Model components: 1) dependent variable: binary (filled / not filled) or time-to-fill. 2) Independent variables: gap size percentile, gap versus previous range, VIXC level, day of week, overnight ES and SXF moves, crude and gold moves, USD/CAD, previous-day trend, and distance from key levels. 3) Method: logistic regression for probability, survival analysis for time-to-fill. 4) Training: a minimum of several hundred gaps over 3-5 years. 5) Validation: out-of-sample testing and walk-forward analysis. 6) Output: a probability score that informs position size and confidence. Update the model quarterly with new data.
Strategy by scenario, using S&P/TSX 60 Index Options (SXO) or XIU ETF options (and accepting wider Canadian spreads): 1) High-probability fill (common gap, low VIXC): sell OTM options in the gap direction - short calls for a gap-up fill, short puts for a gap-down fill - so theta decay helps. 2) Breakaway gap continuation: buy ATM options in the gap direction for leveraged, defined-risk exposure. 3) Uncertain resolution: buy a straddle/strangle to profit from a large move either way. 4) Gap fill with hedged exposure: buy a put (gap up) or call (gap down) as insurance while fading with futures. Watch IV - options are often expensive at volatile opens.
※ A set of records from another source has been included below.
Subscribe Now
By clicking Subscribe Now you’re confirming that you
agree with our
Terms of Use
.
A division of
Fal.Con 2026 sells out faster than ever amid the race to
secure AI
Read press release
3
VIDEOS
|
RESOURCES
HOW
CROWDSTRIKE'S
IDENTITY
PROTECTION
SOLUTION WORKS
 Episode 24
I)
Framework, which matters even more for Canada than for most markets: 1) US lead: a strong move in S&P 500 / ES futures usually produces a correlated TSX gap. 2) Oil: WTI crude shocks drive the energy-heavy index - an oil gap can move the TSX even when US futures are flat. 3) Gold: gold moves drive the materials sector. 4) Currency: USD/CAD gaps can signal flows affecting equities. Strategy: build a dashboard tracking overnight ES, crude, gold and USD/CAD. Strong multi-market alignment increases continuation probability; divergence (the TSX gapping against the US lead) increases fill probability.
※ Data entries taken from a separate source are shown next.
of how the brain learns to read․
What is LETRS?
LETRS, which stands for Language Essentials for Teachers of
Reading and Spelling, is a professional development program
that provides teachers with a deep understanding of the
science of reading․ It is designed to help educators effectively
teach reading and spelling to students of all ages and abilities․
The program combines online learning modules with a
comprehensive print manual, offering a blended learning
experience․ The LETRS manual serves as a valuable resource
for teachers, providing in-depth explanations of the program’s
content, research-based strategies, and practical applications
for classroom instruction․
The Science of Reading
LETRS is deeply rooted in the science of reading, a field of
Integration approach: 1) Allocation: gap trading is typically 10-20% of a systematic portfolio. 2) Correlation: gap trades are short-term, with lower correlation to multi-day strategies - good diversification. 3) Risk budget: a daily gap-risk allocation (for example, a maximum 2% of capital at risk in gap trades). 4) Performance attribution: track gap P&L separately from other strategies. 5) Regime adaptation: reduce the gap allocation in high-VIXC or strongly trending markets where fills are less reliable. 6) Edge monitoring: track fill rates monthly; if they degrade, reduce the allocation or pause.
Warning signs: 1) fill rates declining consistently (for example, from 75% to 60% over three months). 2) Average fill time increasing. 3) A rising false-breakout rate (gaps starting to fill then reversing). 4) Strategy drawdown exceeding historical norms. 5) Market-structure changes (new trading hours, product or rebalance changes). Response: reduce position sizes, tighten criteria (only the highest-probability setups) and investigate the cause. Edge decay can be temporary (a market phase) or permanent (structural change) - adapt or pause until conditions improve.